Ce recueil de nouvelles se compose de 27 textes courts basés sur des souvenirs d’enfance à la ferme.
Au début de l’été, c’est la saison des foins, ça me fait un peu de travail, mais ça ne me déplaît pas. Le circuit du foin est assez compliqué, il faut le couper au bon moment une fois que l’herbe est assez haute, puis une machine le brasse plusieurs fois pour le faire sécher en espérant que la pluie n’arrive pas plus tôt que prévu.
Ensuite, le tracteur forme de longs boudins tout autour des champs et une chargeuse vient racler tout ça avant l’orage.

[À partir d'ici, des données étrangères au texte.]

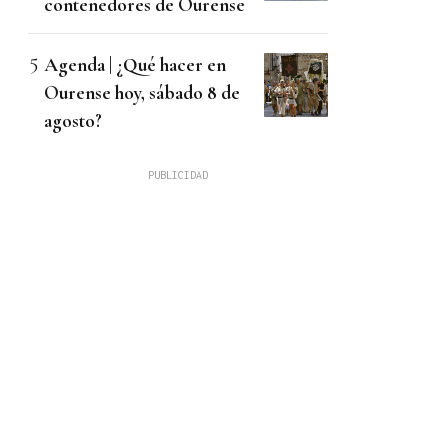
contenedores de Ourense
Agenda | ¿Qué hacer en
Ourense hoy, sábado 8 de
agosto?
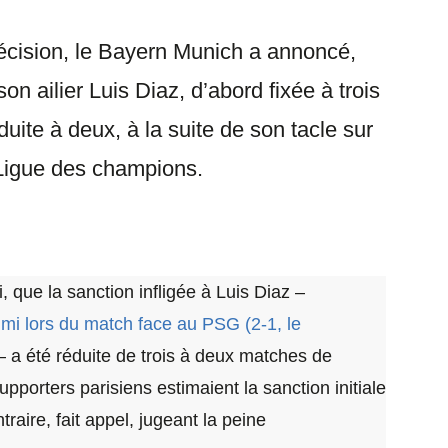
décision, le Bayern Munich a annoncé,
n ailier Luis Diaz, d’abord fixée à trois
uite à deux, à la suite de son tacle sur
Ligue des champions.
que la sanction infligée à Luis Diaz –
imi lors du match face au PSG (2-1, le
 a été réduite de trois à deux matches de
pporters parisiens estimaient la sanction initiale
traire, fait appel, jugeant la peine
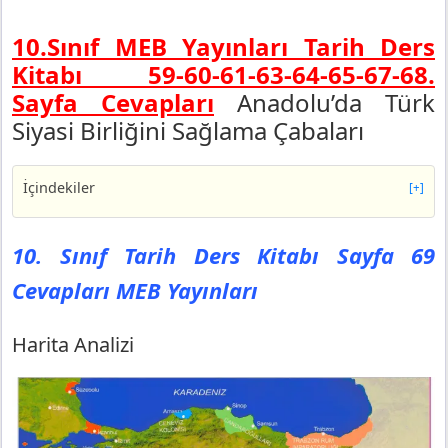
10.Sınıf MEB Yayınları Tarih Ders
Kitabı 59-60-61-63-64-65-67-68.
Sayfa Cevapları
Anadolu’da Türk
Siyasi Birliğini Sağlama Çabaları
İçindekiler
[+]
10. Sınıf Tarih Ders Kitabı Sayfa 69 Cevapları MEB
Yayınları
10. Sınıf Tarih Ders Kitabı Sayfa 69
Harita Analizi
Cevapları MEB Yayınları
10. Sınıf Tarih Ders Kitabı Sayfa 70 Cevapları MEB
Yayınları
Tablo Analizi
Harita Analizi
10. Sınıf Tarih Ders Kitabı Sayfa 71 Cevapları MEB
Yayınları
Metin Analizi
10. Sınıf Tarih Ders Kitabı Sayfa 72 Cevapları MEB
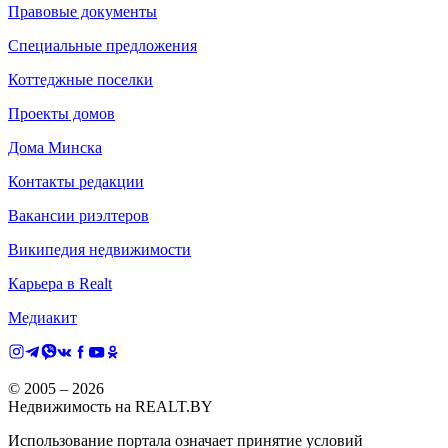
Правовые документы
Специальные предложения
Коттеджные поселки
Проекты домов
Дома Минска
Контакты редакции
Вакансии риэлтеров
Википедия недвижимости
Карьера в Realt
Медиакит
© 2005 –
2026
Недвижимость на REALT.BY
Использование портала означает принятие условий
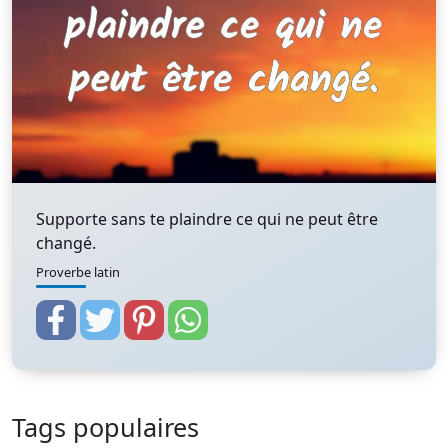
Supporte sans te plaindre ce qui ne peut être
changé.
Proverbe latin
Tags populaires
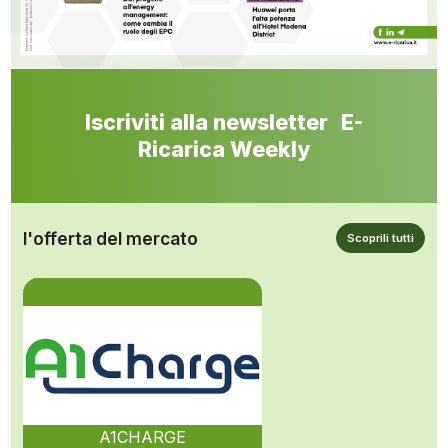
Iscriviti alla newsletter E-
Ricarica Weekly
l'offerta del mercato
Scoprili tutti
A1CHARGE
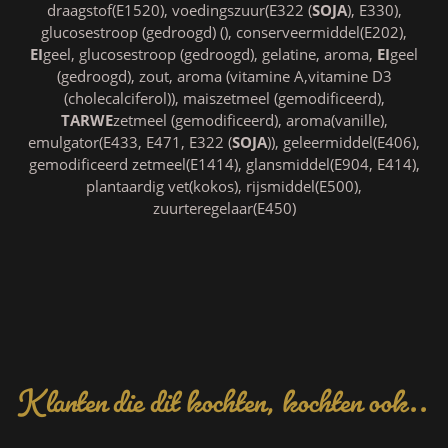
draagstof(E1520), voedingszuur(E322 (
SOJA
), E330),
glucosestroop (gedroogd) (), conserveermiddel(E202),
EI
geel, glucosestroop (gedroogd), gelatine, aroma,
EI
geel
(gedroogd), zout, aroma (vitamine A,vitamine D3
(cholecalciferol)), maiszetmeel (gemodificeerd),
TARWE
zetmeel (gemodificeerd), aroma(vanille),
emulgator(E433, E471, E322 (
SOJA
)), geleermiddel(E406),
gemodificeerd zetmeel(E1414), glansmiddel(E904, E414),
plantaardig vet(kokos), rijsmiddel(E500),
zuurteregelaar(E450)
Klanten die dit kochten, kochten ook..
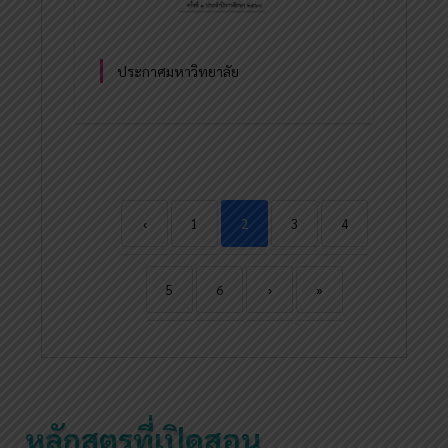
ประกาศมหาวิทยาลัย
‹
1
2
3
4
5
6
›
»
หลักสูตรที่เปิดสอน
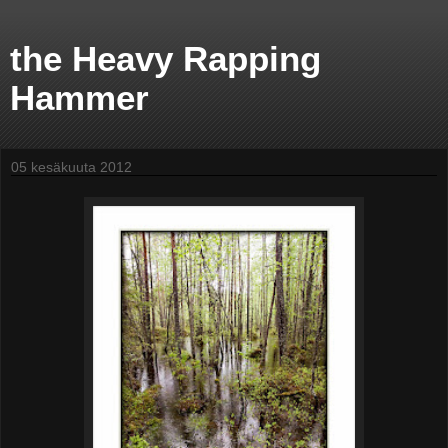
the Heavy Rapping
Hammer
05 kesäkuuta 2012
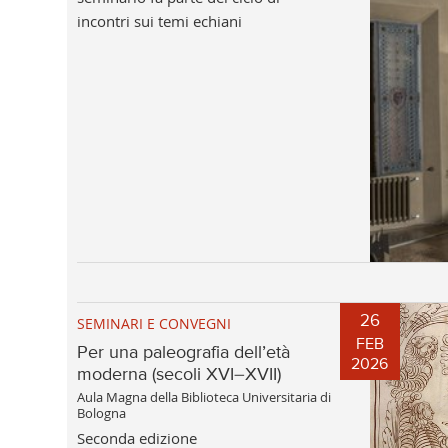
incontri sui temi echiani
26
SEMINARI E CONVEGNI
FEB
Per una paleografia dell’età
2026
moderna (secoli XVI–XVII)
Aula Magna della Biblioteca Universitaria di
Bologna
Seconda edizione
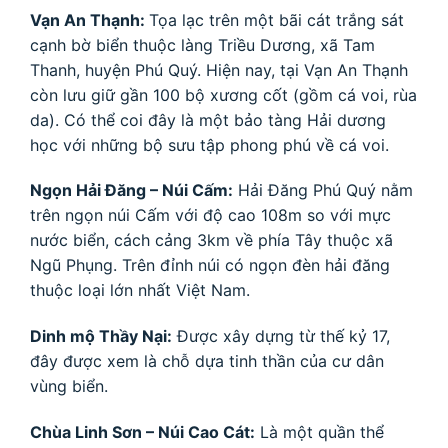
Vạn An Thạnh:
Tọa lạc trên một bãi cát trắng sát
cạnh bờ biển thuộc làng Triều Dương, xã Tam
Thanh, huyện Phú Quý. Hiện nay, tại Vạn An Thạnh
còn lưu giữ gần 100 bộ xương cốt (gồm cá voi, rùa
da). Có thể coi đây là một bảo tàng Hải dương
học với những bộ sưu tập phong phú về cá voi.
Ngọn Hải Đăng – Núi Cấm:
Hải Đăng Phú Quý nằm
trên ngọn núi Cấm với độ cao 108m so với mực
nước biển, cách cảng 3km về phía Tây thuộc xã
Ngũ Phụng. Trên đỉnh núi có ngọn đèn hải đăng
thuộc loại lớn nhất Việt Nam.
Dinh mộ Thầy Nại:
Được xây dựng từ thế kỷ 17,
đây được xem là chỗ dựa tinh thần của cư dân
vùng biển.
Chùa Linh Sơn – Núi Cao Cát:
Là một quần thể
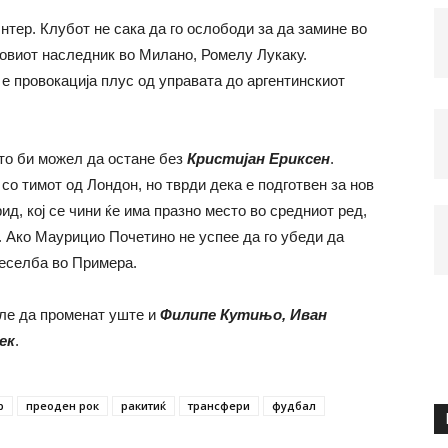
Интер. Клубот не сака да го ослободи за да замине во
говиот наследник во Милано, Ромелу Лукаку.
 е провокација плус од управата до аргентинскиот
то би можел да остане без
Кристијан Ериксен
.
со тимот од Лондон, но тврди дека е подготвен за нов
д, кој се чини ќе има празно место во средниот ред,
 Ако Маурицио Почетино не успее да го убеди да
реселба во Примера.
еле да променат уште и
Филипе Кутињо, Иван
ек
.
р
преоден рок
ракитиќ
трансфери
фудбал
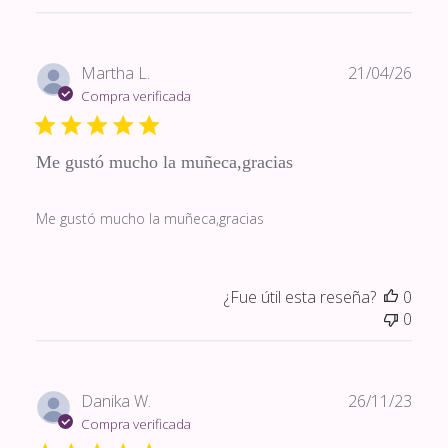
Fech
Martha L.
21/04/26
de
Compra verificada
publi
Me gustó mucho la muñeca,gracias
Me gustó mucho la muñeca,gracias
¿Fue útil esta reseña?
0
0
Fech
Danika W.
26/11/23
de
Compra verificada
publi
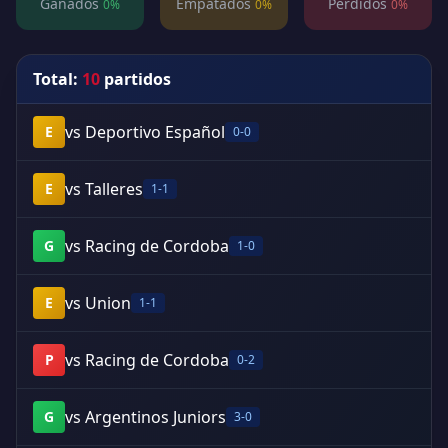
Ganados
Empatados
Perdidos
0%
0%
0%
Total:
10
partidos
vs Deportivo Español
E
0-0
vs Talleres
E
1-1
vs Racing de Cordoba
G
1-0
vs Union
E
1-1
vs Racing de Cordoba
P
0-2
vs Argentinos Juniors
G
3-0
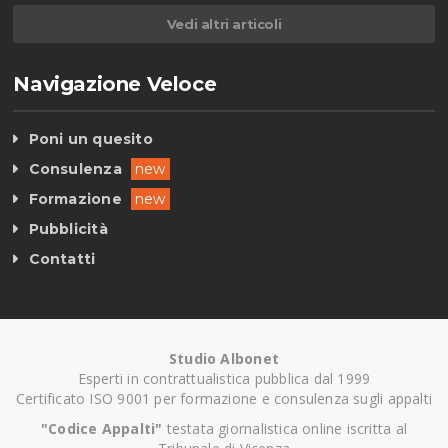
Vedi altri articoli
Navigazione Veloce
Poni un quesito
Consulenza
new
Formazione
new
Pubblicità
Contatti
Studio Albonet
Esperti in contrattualistica pubblica dal 1999
Certificato ISO 9001 per formazione e consulenza sugli appalti
"Codice Appalti"
testata giornalistica online iscritta al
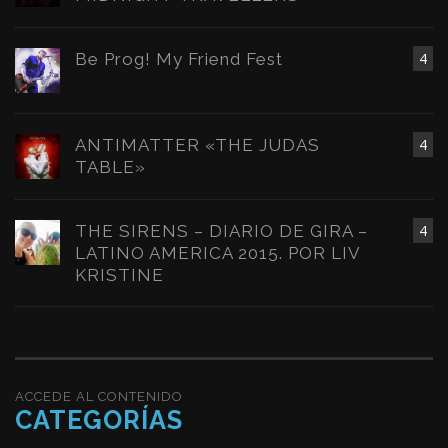
Be Prog! My Friend Fest
4
ANTIMATTER «THE JUDAS
4
TABLE»
THE SIRENS – DIARIO DE GIRA –
4
LATINO AMERICA 2015. POR LIV
KRISTINE
ACCEDE AL CONTENIDO
CATEGORÍAS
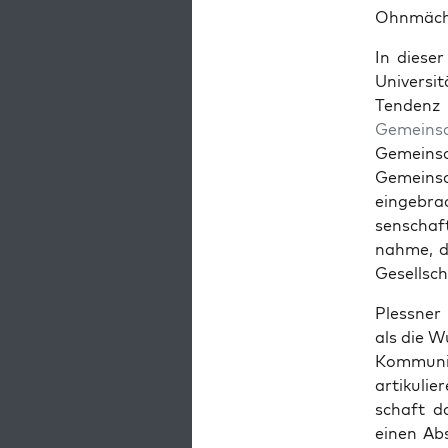
Ohn­mäch
In dieser
Uni­ver­si
Ten­denz 
Gemein­sch
Gemein­sc
Gemein­s
einge­br
senschaft
nahme, d
Gesellsch
Pless­ner
als die Wu
Kom­mu­
artikulie
schaft d
einen Abs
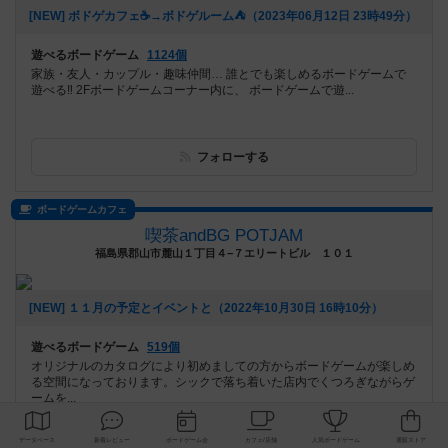
[NEW] ボドゲカフェ☕️→ボドゲルーム⛺️（2023年06月12日 23時49分）
遊べるボードゲーム
1124個
家族・友人・カップル・趣味仲間… 誰とでも楽しめるボードゲームで
遊べる‼️ 2Fボードゲームコーナー内に、 ボードゲームで遊...
フォローする
ボードゲームカフェ
喫茶andBG POTJAM
福島県郡山市麓山１丁目４−７エリートビル １０１
[NEW] １１月の予定とイベントと（2022年10月30日 16時10分）
遊べるボードゲーム
519個
オリジナルのカタログにより初めましての方からボードゲームが楽しめ
る空間になっております。シックで落ち着いた店内でくつろぎながらゲ
ームを...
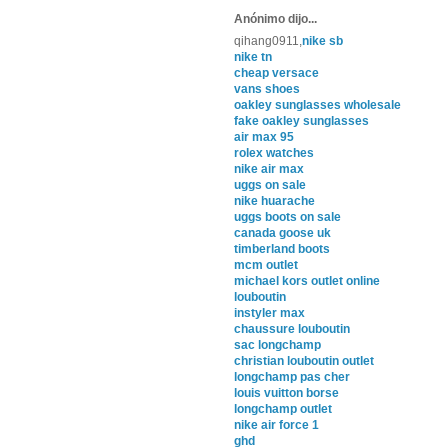
Anónimo dijo...
qihang0911,
nike sb
nike tn
cheap versace
vans shoes
oakley sunglasses wholesale
fake oakley sunglasses
air max 95
rolex watches
nike air max
uggs on sale
nike huarache
uggs boots on sale
canada goose uk
timberland boots
mcm outlet
michael kors outlet online
louboutin
instyler max
chaussure louboutin
sac longchamp
christian louboutin outlet
longchamp pas cher
louis vuitton borse
longchamp outlet
nike air force 1
ghd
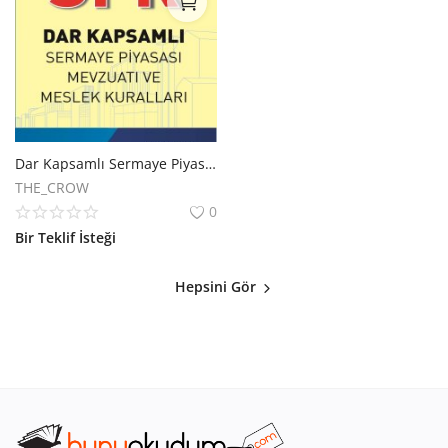
Dar Kapsamlı Sermaye Piyasası Mevzuatı ve Meslek Kuralları Kitabı
THE_CROW
0
Bir Teklif İsteği
Hepsini Gör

De retour à la ferme, le foin est déchargé en un énorme tas le long du mur de la grange, sur le chemin, ce qui peut gêner la circulation. Le fonctionnement de la remorque à foin me fascine, une sorte de tapis roulant avance par saccades pour déplacer le fourrage vers l’arrière, petit à petit. L’engin fait beaucoup de bruit, il grince et des pièces sont tordues, mais la masse se déplace quand même, soulève la porte arrière, et tombe sur le sol par blocs. A l’avant de la chargeuse, des dizaines de petites dents tournent comme un moulin, il vaut mieux éviter d’y mettre la main.
Quand la remorque repart derrière le tracteur pétaradant, il faut alimenter la griffe qui va monter le foin à l’abri dans ses bras d’acier. La griffe est une impressionnante mâchoire métallique que les hommes referment sur le tas de foin en sautant dessus. C’est alors à moi d’appuyer sur le bouton qui lance la montée du chargement vers le fenil. La griffe arrache une motte énorme et s’élance lentement dans les airs en se balançant comme une pendue. Je suis à côté du moteur électrique qui fait un bruit infernal, les courroies rapiécées ont toujours l’air de vouloir sauter, mais la griffe chargée finit par atteindre le toit et le rail métallique l’emporte vers la grange dans une gerbe de poussières et de brindilles qui nous retombent dessus en pluie. Le voisin klaxonne, on regroupe le foin pour lui faire un passage le long du talus.
Là-haut, sous les toits, il fait une chaleur à crever, la griffe lâche d’un coup son chargement à la station prévue. Un nuage de poussière finit d’étouffer les personnes en sueur chargées d’étaler le foin en un tas régulier, sans oublier de généreuses poignées de sel pour une bonne conservation.
C’est un travail harassant, je le sais, je l’ai fait plus tard, le manche du trident vous arrache les mains et tout le corps gratte à cause des débris de foin qui vous collent à la peau.
Je suis impressionné par la griffe qui se promène plus ou moins docilement sous le faîtage, elle semble animée d’une vie autonome et obéit aux commandes quand ça lui chante. On dirait une araignée géante qui fait des provisions pour l’hiver, et nous sommes les prisonniers gluants de sa toile. D’ailleurs, de vieilles toiles pendent partout, momifiées par la poussière. Les tas du fenil deviennent énormes, il nous faut installer une échelle pour les atteindre.
Quand je suis en bas et que je vois surgir la griffe sous le toit, j’ai toujours l’impression qu’elle va nous tomber dessus. Elle se bloque brutalement et amorce sa descente en tanguant au bout du câble tendu. Il faut arriver à saisir une de ses pointes et à l’ouvrir en grand avant qu’elle ne touche le sol, en évitant de se faire embrocher.
Après de nombreux voyages chaotiques et beaucoup de poussière, le foin est au sec pour l’hiver. La chargeuse retourne au fond de la remise, où nous pourrons l’escalader et explorer ses entrailles. La griffe s’immobilise pour surveiller son antre, ses dents vont recommencer à rouiller, mais elle est toujours la reine des araignées.